Twenty-four games into the 1991-92 season, Holmgren was fired and Burke brought him to Hartford to coach the Whalers the next season.
He lasted until the end of the 1995-96 season, then came home to the Flyers first as a scout and then as an assistant to Clarke, who by then was the Flyers' GM.

There remains a kind of lament from Holmgren that his coaching career didn't go better. It was the closest thing to being a player, closest to the game itself, and he wishes he had been better at it.

"That didn't go very well," Holmgren said.

Among his self-admitted failings was a propensity to rely too much on his fourth-line guys, guys who most closely reflected his own qualities as a player.

"Craig Berube used to get a lot of ice time for me," Holmgren said jokingly, referring to one of the toughest players in the game who is now an assistant coach with the Flyers.

Rick Tocchet recalls playing for Holmgren and how the coach used to carry a hockey stick around even off the ice.

"You were scared to have a bad game," Tocchet said, in part because there was an element of menace to Holmgren but also because the respect level was so high.
"You didn't want to disappoint him. He was like a father figure or big brother to me."

Clarke said he and Holmgren are like brothers.
Their families are close.
They share a fierceness, although Clarke said Holmgren has had to change his approach to the game since going down the management track.

"He was fiercely competitive," Clarke said. "On the ice he was bad-tempered. But if you are going to be a coach or a general manager, you have to get rid of that bad temper.

"Paul did that."

Among the qualities Clarke came to admire in Holmgren were his views on the game and players.

"He's an independent thinker," the Hall of Famer said. "Paul's an intelligent man. But lots of smart men couldn't manage a hockey club. Paul's a smart man and he has great hockey intelligence."

As a coach, Holmgren could make players fearful. But as a GM, Berube said he has come to appreciate the calmness Holmgren brings to the table.

"You've got to see the whole picture as a GM and not get too worked up. He's been a calming influence," Berube said. "As a coach, he was a lot more fiery. He could put the fear of God in you."

Holmgren credits Clarke for helping him learn the management end of the business.

"He's always been a good friend to me," Holmgren said of Clarke. "Bob Clarke, more than anyone, is a team-first kind of a guy."

When the legendary Flyers captain stepped down as Philadelphia's general manager in October 2006, the Flyers offered the job to NHL senior executive Colin Campbell. But if there is such a thing as karma, then it came into play in this case as Campbell turned down the job and Holmgren took over first as the interim GM and was then given the job full time in March of that season.

He has held the post ever since.


"I don't know if I would call it seamless," Holmgren said.

You don't take over for one of the most popular sports figure in a sports-mad city like Philadelphia without carrying some baggage.

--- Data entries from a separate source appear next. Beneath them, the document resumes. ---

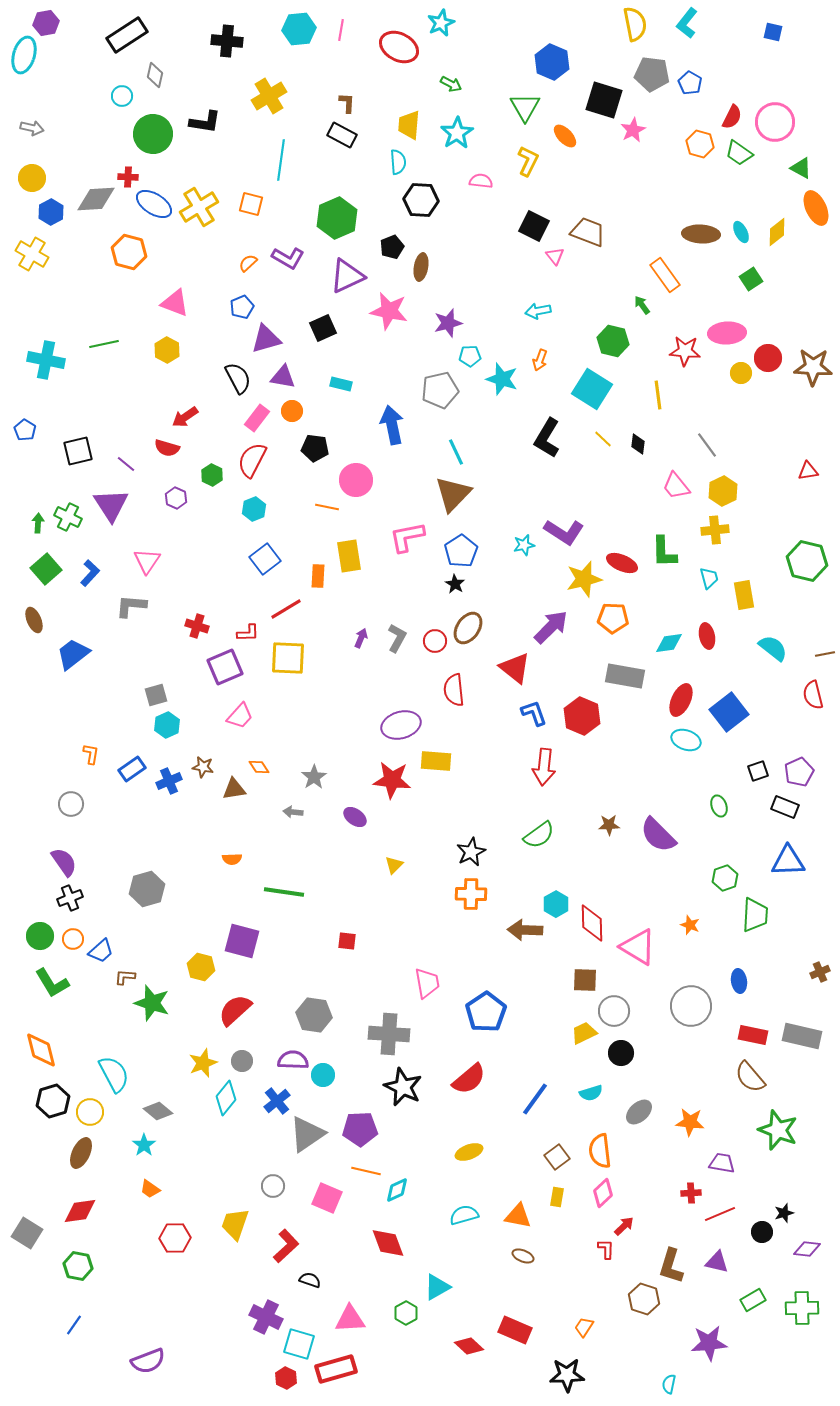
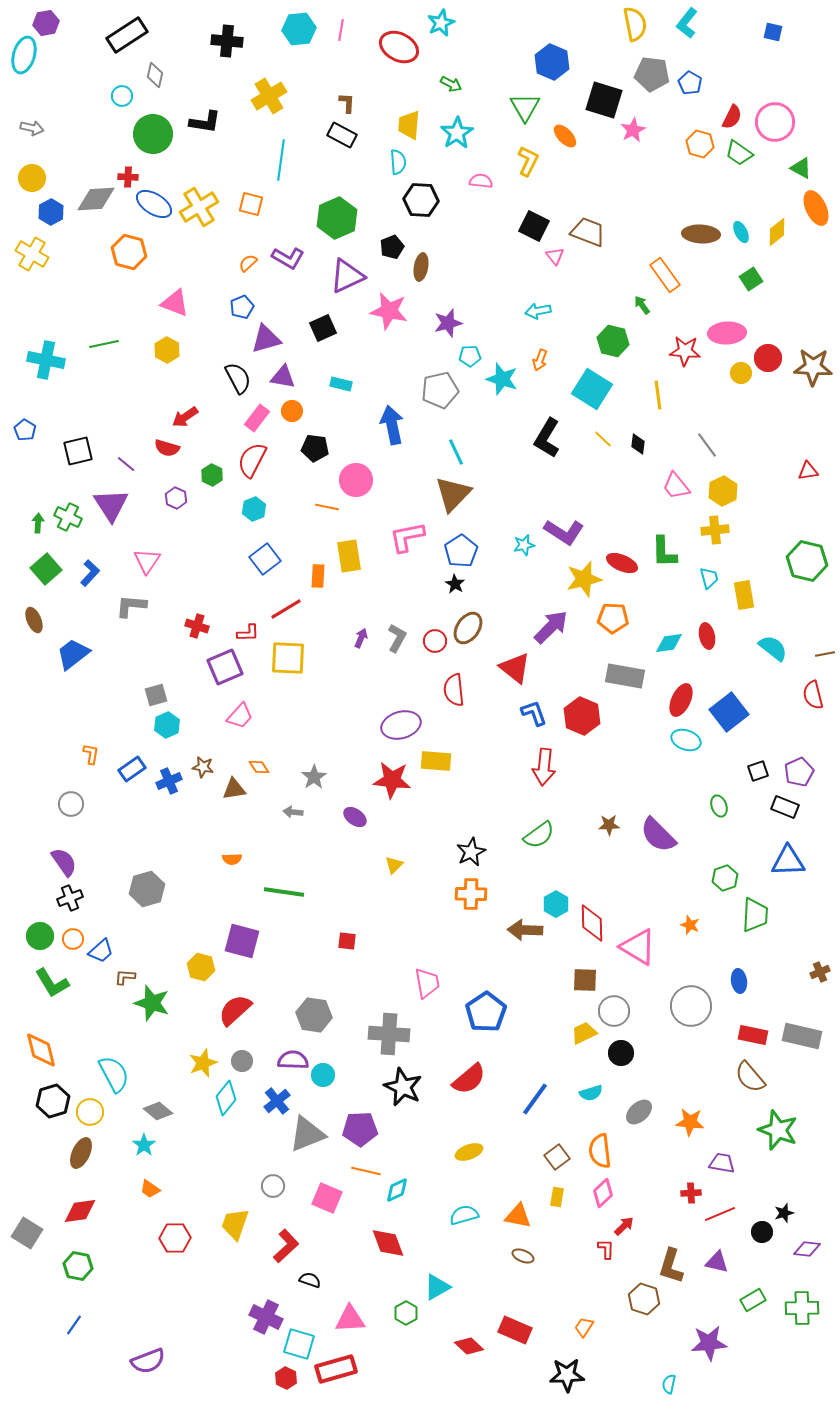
gray triangle at (307, 1134): rotated 12 degrees clockwise
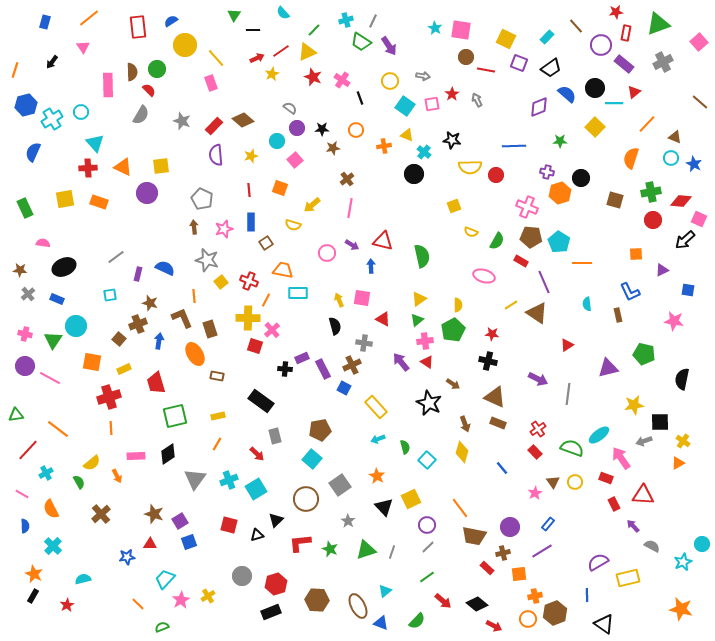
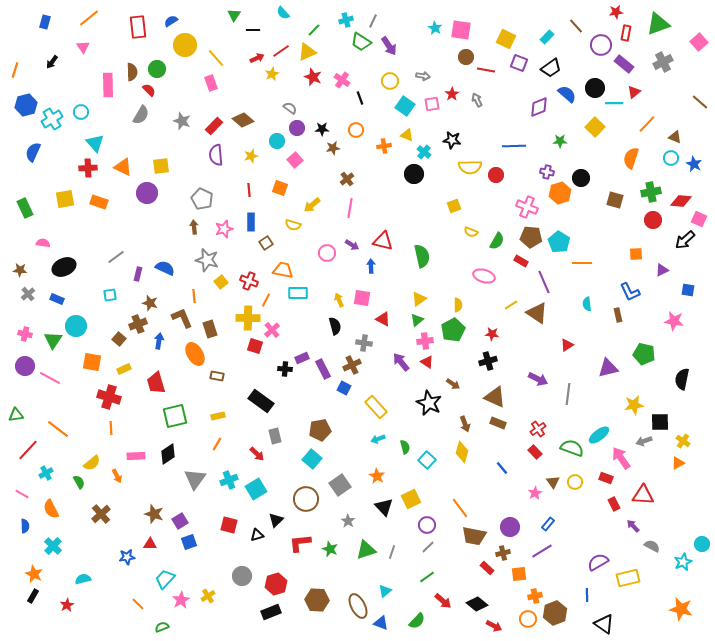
black cross at (488, 361): rotated 30 degrees counterclockwise
red cross at (109, 397): rotated 35 degrees clockwise
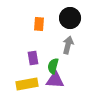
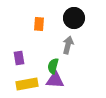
black circle: moved 4 px right
purple rectangle: moved 14 px left
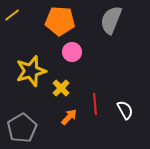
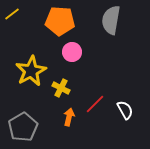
yellow line: moved 1 px up
gray semicircle: rotated 12 degrees counterclockwise
yellow star: rotated 12 degrees counterclockwise
yellow cross: rotated 18 degrees counterclockwise
red line: rotated 50 degrees clockwise
orange arrow: rotated 30 degrees counterclockwise
gray pentagon: moved 1 px right, 1 px up
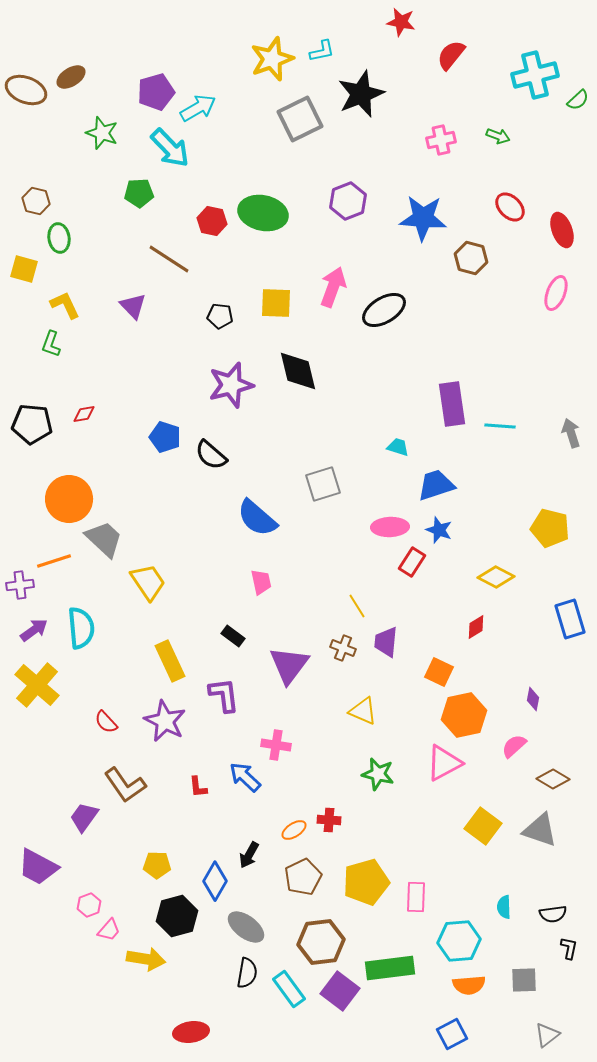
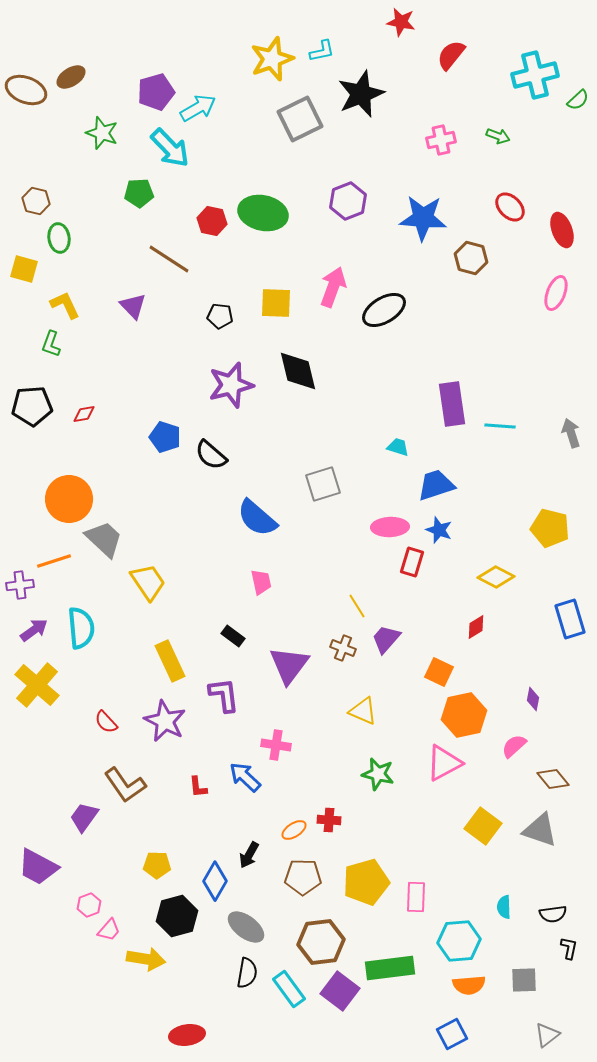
black pentagon at (32, 424): moved 18 px up; rotated 9 degrees counterclockwise
red rectangle at (412, 562): rotated 16 degrees counterclockwise
purple trapezoid at (386, 642): moved 3 px up; rotated 36 degrees clockwise
brown diamond at (553, 779): rotated 20 degrees clockwise
brown pentagon at (303, 877): rotated 27 degrees clockwise
red ellipse at (191, 1032): moved 4 px left, 3 px down
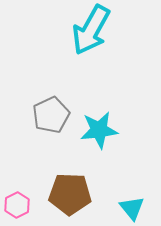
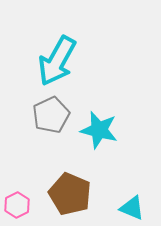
cyan arrow: moved 34 px left, 31 px down
cyan star: rotated 21 degrees clockwise
brown pentagon: rotated 21 degrees clockwise
cyan triangle: rotated 28 degrees counterclockwise
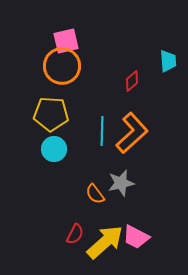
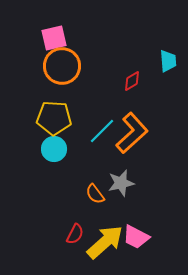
pink square: moved 12 px left, 3 px up
red diamond: rotated 10 degrees clockwise
yellow pentagon: moved 3 px right, 4 px down
cyan line: rotated 44 degrees clockwise
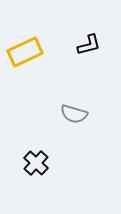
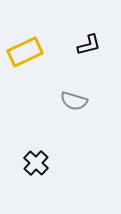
gray semicircle: moved 13 px up
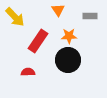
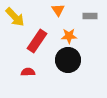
red rectangle: moved 1 px left
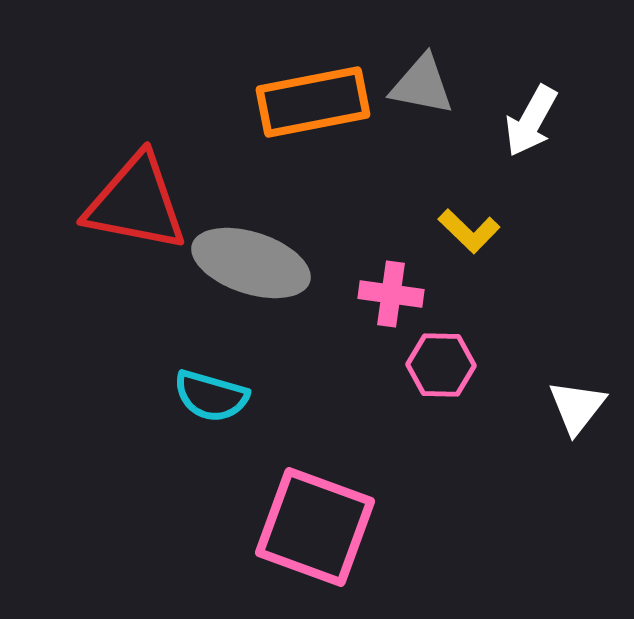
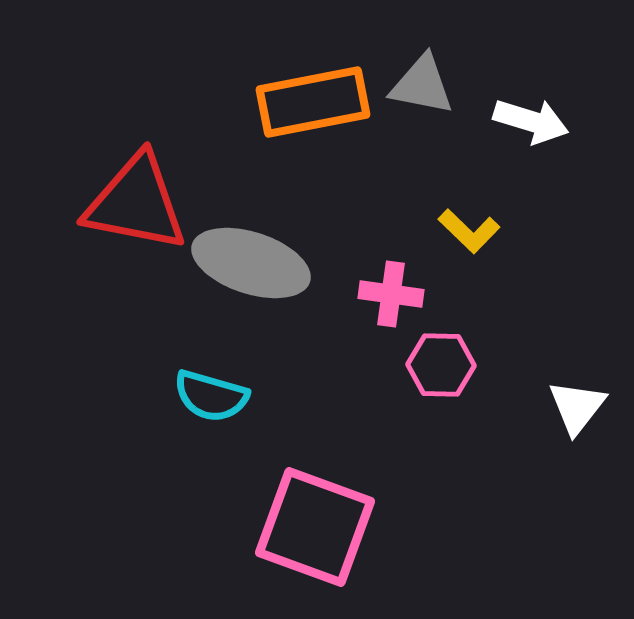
white arrow: rotated 102 degrees counterclockwise
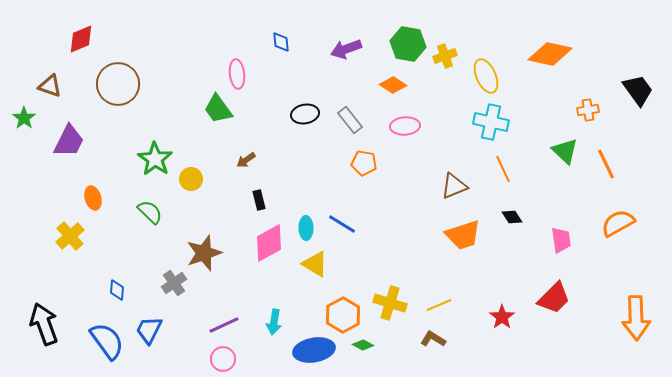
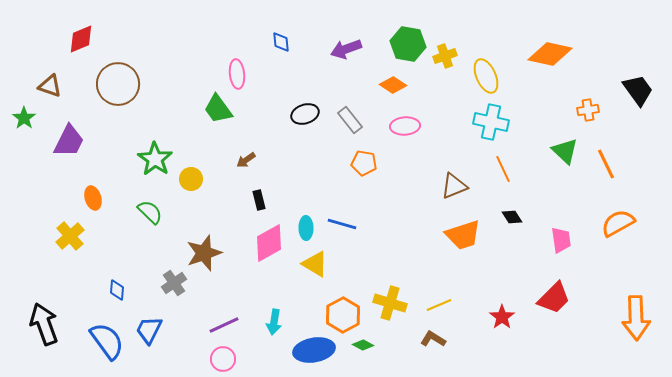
black ellipse at (305, 114): rotated 8 degrees counterclockwise
blue line at (342, 224): rotated 16 degrees counterclockwise
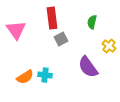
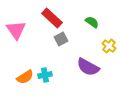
red rectangle: rotated 40 degrees counterclockwise
green semicircle: rotated 112 degrees clockwise
purple semicircle: rotated 25 degrees counterclockwise
cyan cross: rotated 16 degrees counterclockwise
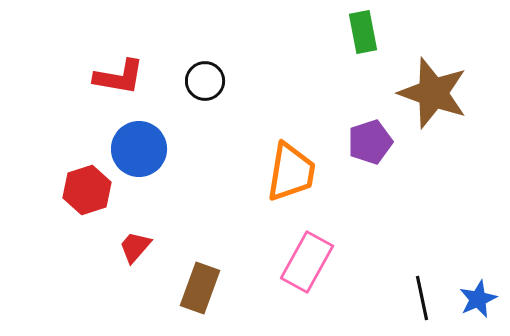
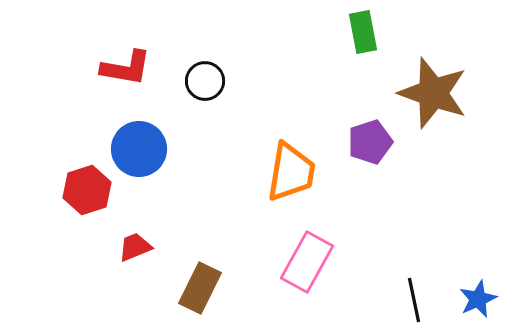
red L-shape: moved 7 px right, 9 px up
red trapezoid: rotated 27 degrees clockwise
brown rectangle: rotated 6 degrees clockwise
black line: moved 8 px left, 2 px down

"Those are big shoes to fill and, more importantly, they were popular shoes to fill," Burke said.

"Obviously, I think very highly of him," Burke said of Holmgren.

Team president Peter Luukko jokes that Holmgren would be annoyed that people were talking about him, especially in such glowing terms.

"That's the kind of guy he is," Luukko said. "Paul just wants to get the job done. He's not looking for any public accolades.

"He runs the hockey department as a business. He uses all of [his] resources. They all have an opinion with Paul. … He's made some very bold decisions that maybe some other GMs wouldn't."

Luukko said he was impressed with Holmgren's rapport with the league's GMs. Some GMs have trading partners, guys they deal with on a repeat basis, yet Luukko said Holmgren doesn't let issues of ego or personality interfere with his stated goal: making the team better.

"I think it's important to talk to everyone," Holmgren said. "You never know if there's going to be something that's the right fit for you."

Holmgren does some quick math and figures that, all told, he has been in Philadelphia for 30 years in one capacity or another.

Three decades of chasing the dream in one form or another.

One has to imagine that this team, the one he has so boldly put together, might have as good a chance as any at seeing the dream realized.